Data records
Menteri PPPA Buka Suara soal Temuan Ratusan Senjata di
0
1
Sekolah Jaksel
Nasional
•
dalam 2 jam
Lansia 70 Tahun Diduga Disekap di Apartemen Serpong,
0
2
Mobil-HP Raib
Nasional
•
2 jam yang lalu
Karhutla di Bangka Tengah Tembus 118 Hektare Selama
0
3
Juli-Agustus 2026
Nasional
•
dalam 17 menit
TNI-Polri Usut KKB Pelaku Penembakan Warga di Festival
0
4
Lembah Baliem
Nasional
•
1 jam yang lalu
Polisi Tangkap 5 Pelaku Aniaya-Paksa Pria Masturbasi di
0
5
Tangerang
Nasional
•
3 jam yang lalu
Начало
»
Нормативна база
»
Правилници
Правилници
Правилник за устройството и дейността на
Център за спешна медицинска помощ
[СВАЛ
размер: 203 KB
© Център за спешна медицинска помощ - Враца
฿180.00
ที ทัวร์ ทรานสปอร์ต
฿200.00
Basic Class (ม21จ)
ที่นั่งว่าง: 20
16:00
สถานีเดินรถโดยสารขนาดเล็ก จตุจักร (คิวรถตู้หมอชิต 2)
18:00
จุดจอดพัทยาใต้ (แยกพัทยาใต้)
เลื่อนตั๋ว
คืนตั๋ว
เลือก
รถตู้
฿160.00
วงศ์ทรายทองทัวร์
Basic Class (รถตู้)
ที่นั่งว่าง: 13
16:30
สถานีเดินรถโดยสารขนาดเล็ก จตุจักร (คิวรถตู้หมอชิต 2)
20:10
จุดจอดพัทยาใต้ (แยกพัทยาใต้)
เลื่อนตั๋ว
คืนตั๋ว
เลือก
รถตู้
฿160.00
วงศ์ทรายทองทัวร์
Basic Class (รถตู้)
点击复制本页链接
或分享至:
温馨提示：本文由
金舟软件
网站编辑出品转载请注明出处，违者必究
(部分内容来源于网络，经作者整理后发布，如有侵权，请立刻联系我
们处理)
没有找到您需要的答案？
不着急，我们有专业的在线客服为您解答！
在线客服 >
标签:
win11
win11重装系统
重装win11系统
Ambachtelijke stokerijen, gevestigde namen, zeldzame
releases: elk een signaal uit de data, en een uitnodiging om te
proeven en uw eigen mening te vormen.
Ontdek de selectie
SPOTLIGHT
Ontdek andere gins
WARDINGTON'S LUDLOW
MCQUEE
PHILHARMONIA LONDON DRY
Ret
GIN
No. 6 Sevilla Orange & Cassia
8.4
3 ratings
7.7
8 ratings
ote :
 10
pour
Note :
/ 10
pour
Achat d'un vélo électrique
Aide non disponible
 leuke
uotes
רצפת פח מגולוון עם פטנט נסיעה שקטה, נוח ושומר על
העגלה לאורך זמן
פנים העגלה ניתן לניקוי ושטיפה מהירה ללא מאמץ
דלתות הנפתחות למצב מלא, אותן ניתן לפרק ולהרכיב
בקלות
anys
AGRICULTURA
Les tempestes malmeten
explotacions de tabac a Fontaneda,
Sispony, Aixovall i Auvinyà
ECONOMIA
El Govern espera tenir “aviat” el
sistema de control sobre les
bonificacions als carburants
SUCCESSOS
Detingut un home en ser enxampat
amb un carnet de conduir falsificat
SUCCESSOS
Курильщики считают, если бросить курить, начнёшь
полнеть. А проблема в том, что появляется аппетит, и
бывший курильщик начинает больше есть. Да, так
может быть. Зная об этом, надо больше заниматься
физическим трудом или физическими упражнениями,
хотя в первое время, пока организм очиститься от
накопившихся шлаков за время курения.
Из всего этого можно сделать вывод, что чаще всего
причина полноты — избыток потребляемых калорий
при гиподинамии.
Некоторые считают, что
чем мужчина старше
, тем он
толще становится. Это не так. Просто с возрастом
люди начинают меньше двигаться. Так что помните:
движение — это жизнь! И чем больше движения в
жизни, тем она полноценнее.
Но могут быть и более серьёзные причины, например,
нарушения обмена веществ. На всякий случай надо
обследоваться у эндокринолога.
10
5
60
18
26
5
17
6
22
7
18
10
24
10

## Problem statement
In restating the data, begin at its first line, reproduce each line word for word, and conclude with the line that contains "1 jam yang lalu".

## Response to the task
Menteri PPPA Buka Suara soal Temuan Ratusan Senjata di
0
1
Sekolah Jaksel
Nasional
•
dalam 2 jam
Lansia 70 Tahun Diduga Disekap di Apartemen Serpong,
0
2
Mobil-HP Raib
Nasional
•
2 jam yang lalu
Karhutla di Bangka Tengah Tembus 118 Hektare Selama
0
3
Juli-Agustus 2026
Nasional
•
dalam 17 menit
TNI-Polri Usut KKB Pelaku Penembakan Warga di Festival
0
4
Lembah Baliem
Nasional
•
1 jam yang lalu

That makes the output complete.